Damon Hamm - Design Implementation, Innovation

Giant Eagle Food Finder

Touch Screen Public Kiosk

Rapid Prototyping with Macromedia Director

A two week project to design, implement, user test, and redesign a public kiosk of our own choosing. The purpose of this interface was to find where items are located in a supermarket, or if they even carry the item for which you are searching.

User testing revealed the severity and nuances of semantics in a 'walk up and use' interface. Other interesting insights include the mental models of heirarchies from non-computer users versus skilled computer users.

 

From a programming standpoint, this design is created with extensibility in mind. Each product listing page is created dynamically from items in an internal database. Each object and button type are singular objects, but operate contextually depending on adjacent objects or labels.

As well, the shopping cart is manipulated on the fly, storing items in a temporary database. For these reasons, the shockwave applet is a bit more unstable than the standalone application!

 

Originally, the main interaction was to be map-based, showing you how to physically find the items in question. By 'client' request, the focus was shifted to a more web-like shopping cart to track expenditures.

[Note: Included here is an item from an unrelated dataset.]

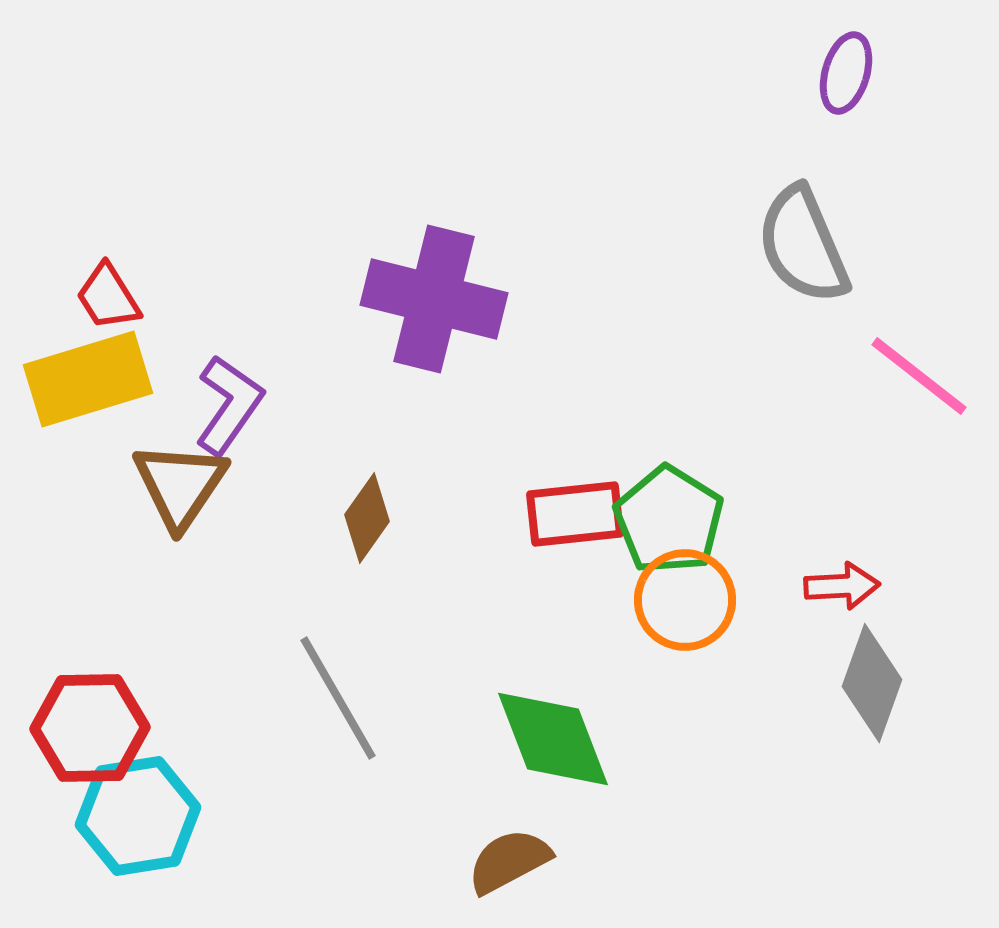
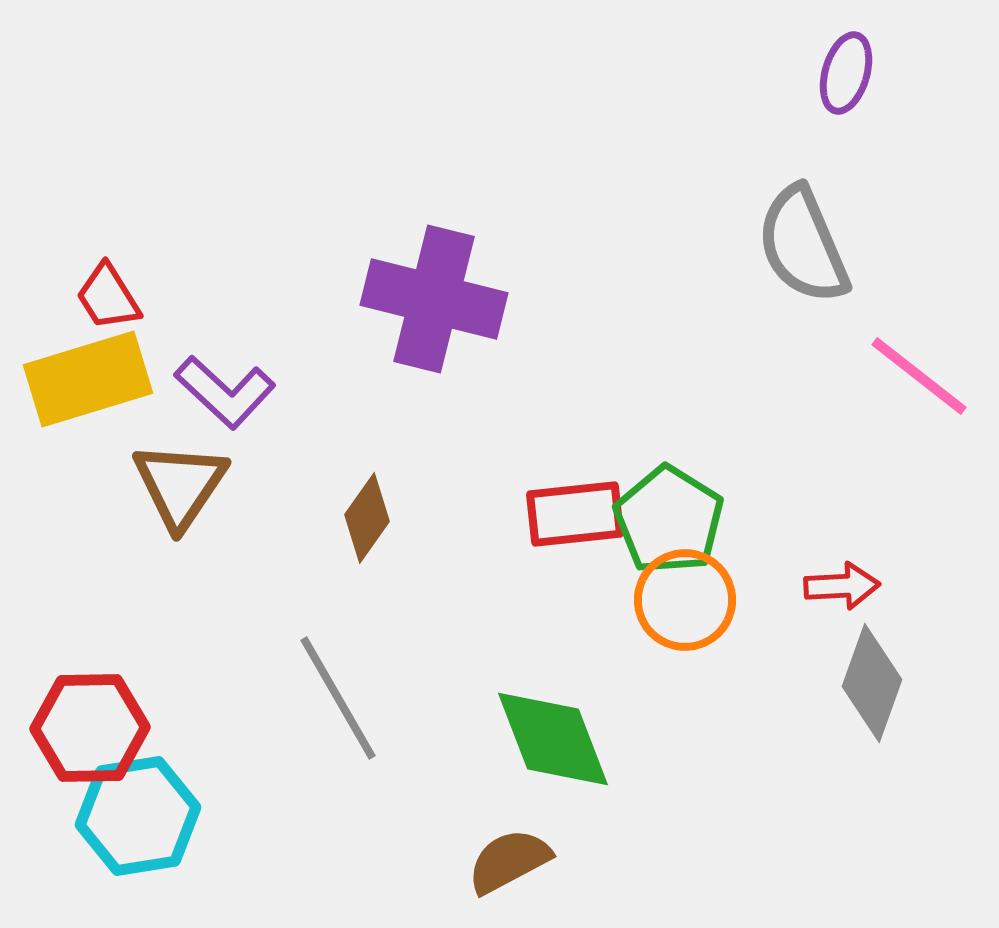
purple L-shape: moved 4 px left, 13 px up; rotated 98 degrees clockwise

Problems of such an interface include navigating an enormous amount of data and managing their corresponding taxonomies in a logical fashion.

 

Click to play with this yourself!
(shockwave 195 KB)

   

Main screens provide simple instruction and visually guide the user to the next action


'Back' as 'Up'

In user tests, having 'back' go to the last visited page caused much confusion. More testing revealed that the best function was to say 'back' but move 'up' in the heirarchy.